You are assured "if your e-learning is as powerful and
compelling as you say it is, then our knowledge-starved employees
will flock to your site and you will realize millions of dollars
in royalties every month."
- You agree to a 80% per use discount, anticipating that
30,000 employees will participate in at least one course every
quarter. To be on the safe side, you double your server capacity.
To show your gratitude, you throw in $30,000 worth of course
customization and training management software.
- Three months into the agreement, you find that a total
of nine employees have visited your e-learning site to enroll
in a course at $14 "per view." You call your investment
banker to cancel your IPO, and begin updating your resume.
Don't blow your top when training purchase authorities dangle
a Pay-Per-View scheme in front of you. Chances are they're
just trying to get even for paying you (or one of your e-learning
rivals) a huge annual subscription fee last year for training
their people never participated in. Instead, try and arrive
at a win/win agreement everybody can live with. Here's how.
A. Insist On A Training Marketing Plan
In spite of all the hoopla about self-directed learning,
many employees will never lift a finger to find out what corporate
resources are available to support their knowledge development
needs. Which is why you need to encourage your customer to
develop an aggressive education marketing and promotion plan
that includes frequent contact with individual learners and
the leaders who are responsible for them. By aggressive we're
talking about e-mail messaging, interoffice mail distribution
and bulletin board signage. These forms of "push promotion"
are much more effective than passive links on the education
page of the corporate Intranet or dry course descriptions
in a 350-page catalog that never gets out of the employee
resource center.
See if there's a way that you can influence the content
of your customer's internal promotion efforts. Training officials
are notoriously poor promoters of their own wares. Perhaps
you can develop some compelling promotion templates that customers
can easily customize to their own situation. Also see if you
can build in a regular review of internal training marketing
and promotion efforts, preferably including vendor participation.
Insist on an education marketing plan even if your customer
is paying up front in anticipation of avid employee participation.
Remember, if your customer pays through the nose for training
that isn't used this year, you'll pay the price next year.
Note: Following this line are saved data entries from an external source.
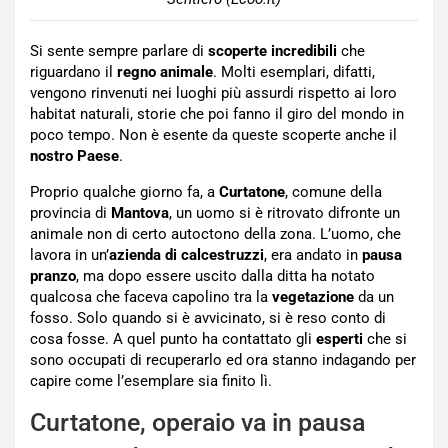
Si sente sempre parlare di
scoperte incredibili
che
riguardano il
regno animale
. Molti esemplari, difatti,
vengono rinvenuti nei luoghi più assurdi rispetto ai loro
habitat naturali, storie che poi fanno il giro del mondo in
poco tempo. Non è esente da queste scoperte anche il
nostro Paese
.
Proprio qualche giorno fa, a
Curtatone
, comune della
provincia di
Mantova
, un uomo si è ritrovato difronte un
animale non di certo autoctono della zona. L’uomo, che
lavora in un’
azienda
di
calcestruzzi
, era andato in
pausa
pranzo
, ma dopo essere uscito dalla ditta ha notato
qualcosa che faceva capolino tra la
vegetazione
da un
fosso. Solo quando si è avvicinato, si è reso conto di
cosa fosse. A quel punto ha contattato gli
esperti
che si
sono occupati di recuperarlo ed ora stanno indagando per
capire come l’esemplare sia finito lì.
Curtatone, operaio va in pausa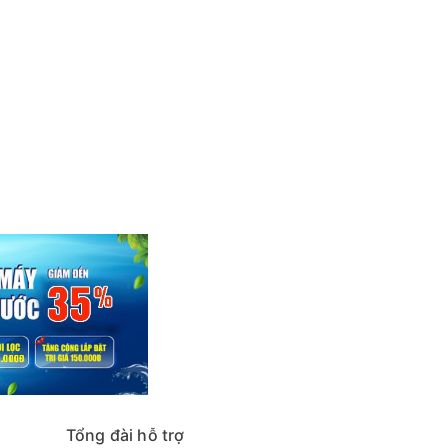
Tổng đài hỗ trợ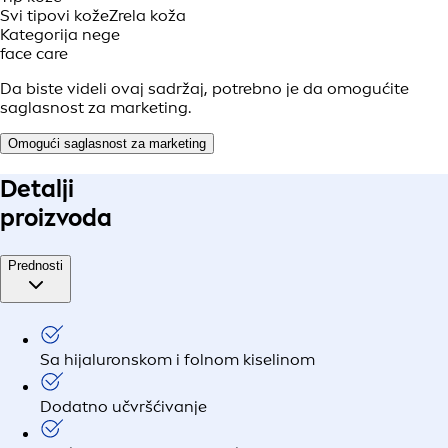
Svi tipovi kože
Zrela koža
Kategorija nege
face care
Da biste videli ovaj sadržaj, potrebno je da omogućite
saglasnost za marketing.
Omogući saglasnost za marketing
Detalji
proizvoda
Prednosti
Sa hijaluronskom i folnom kiselinom
Dodatno učvršćivanje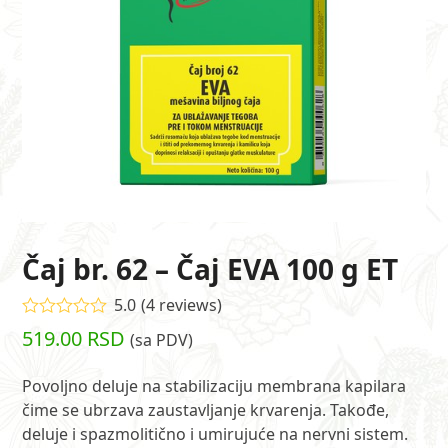
Čaj br. 62 – Čaj EVA 100 g ET
5.0
(
4
reviews
)
Ocenjeno
519.00
RSD
(sa PDV)
5.00
od 5 na
osnovu
ocene kupca
Povoljno deluje na stabilizaciju membrana kapilara
4
čime se ubrzava zaustavljanje krvarenja. Takođe,
deluje i spazmolitično i umirujuće na nervni sistem.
B. Be Sure A Pool Of Training Funds Has Been Pre-Approved
While you may be agreeable to serving up your e-learning
in a Pay-Per-View way, there's no way you want to be stuck
with a "Bill-Per-View" relationship with individual
learners. So don't cut any Pay-Per-View deals with training
purchase authorities unless they also have bona fide budget
responsibility supported by pre-approved funding for anticipated
training activity. That way you can roll up all monthly trainee
activity into one invoice and get that invoice approved and
paid in one simple operation.
Also be sure your customer advertises the fact that your
e-learning has been pre-approved and budgeted-for to their
learner community. Individuals are a lot more likely to sign
up for a learning activity if they know they don't have to
go through an elaborate approval process.
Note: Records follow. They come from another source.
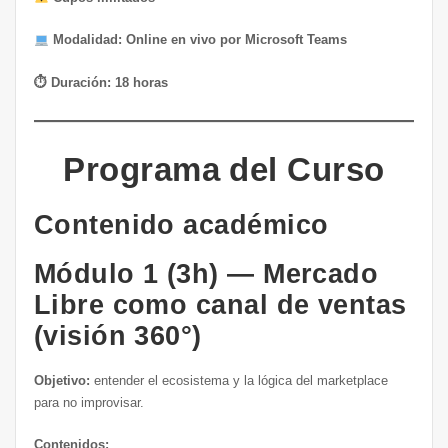
Modalidad: Online en vivo por Microsoft Teams
⏱ Duración: 18 horas
Programa del Curso
Contenido académico
Módulo 1 (3h) — Mercado
Libre como canal de ventas
(visión 360°)
Objetivo:
entender el ecosistema y la lógica del marketplace
para no improvisar.
Contenidos: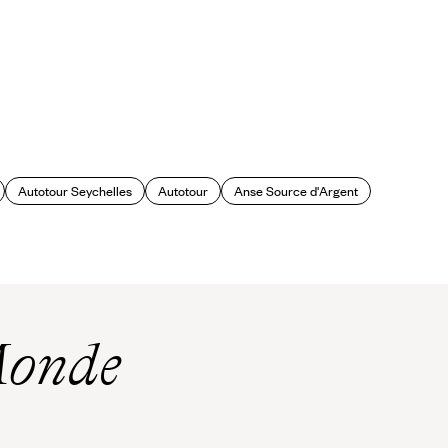
Autotour Seychelles
Autotour
Anse Source d'Argent
Monde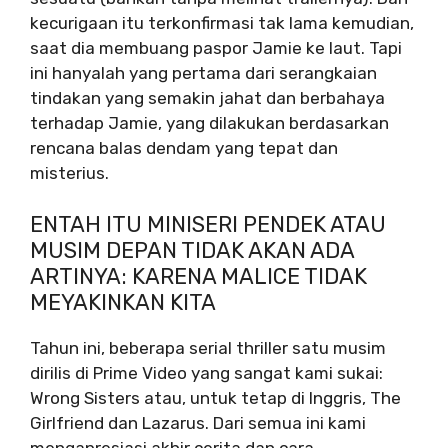
kecurigaan itu terkonfirmasi tak lama kemudian,
saat dia membuang paspor Jamie ke laut. Tapi
ini hanyalah yang pertama dari serangkaian
tindakan yang semakin jahat dan berbahaya
terhadap Jamie, yang dilakukan berdasarkan
rencana balas dendam yang tepat dan
misterius.
ENTAH ITU MINISERI PENDEK ATAU
MUSIM DEPAN TIDAK AKAN ADA
ARTINYA: KARENA MALICE TIDAK
MEYAKINKAN KITA
Tahun ini, beberapa serial thriller satu musim
dirilis di Prime Video yang sangat kami sukai:
Wrong Sisters atau, untuk tetap di Inggris, The
Girlfriend dan Lazarus. Dari semua ini kami
mengapresiasi akhir cerita dan cara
C. Encourage Customers To Make Your Training A Requirement
Even if a customer promotes your e-learning offerings
aggressively to employees and emphasizes that course tuition
is "free", chances are that the participation rate
on an elective basis will be less than 10%. So see what you
can do to get your offerings incorporated as part of your
customer's employee development requirements.
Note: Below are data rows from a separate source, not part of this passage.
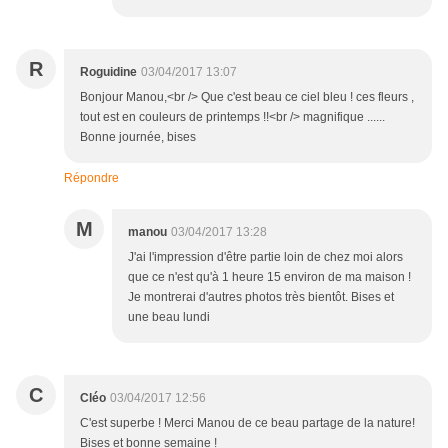
R
Roguidine
03/04/2017 13:07
Bonjour Manou,<br /> Que c'est beau ce ciel bleu ! ces fleurs ,
tout est en couleurs de printemps !!<br /> magnifique ......
Bonne journée, bises
Répondre
M
manou
03/04/2017 13:28
J'ai l'impression d'être partie loin de chez moi alors
que ce n'est qu'à 1 heure 15 environ de ma maison !
Je montrerai d'autres photos très bientôt. Bises et
une beau lundi
C
Cléo
03/04/2017 12:56
C'est superbe ! Merci Manou de ce beau partage de la nature!
Bises et bonne semaine !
Are you selling supervisory skills courses? How about a
requirement that employees being considered for supervisory
roles must successfully complete 6 e-learning course hours
in addition to the traditional classroom supervisory training
regimen.
Are you an IT e-learning provider. How about getting your
customer to require certification -- either one of the industry
standard certification paths, or a proprietary certification
that supports your customer's unique application environment.
Don't just mandate training to individual learners. Also
see about getting managers and supervisors held accountable
for the ongoing skill development activities of their team.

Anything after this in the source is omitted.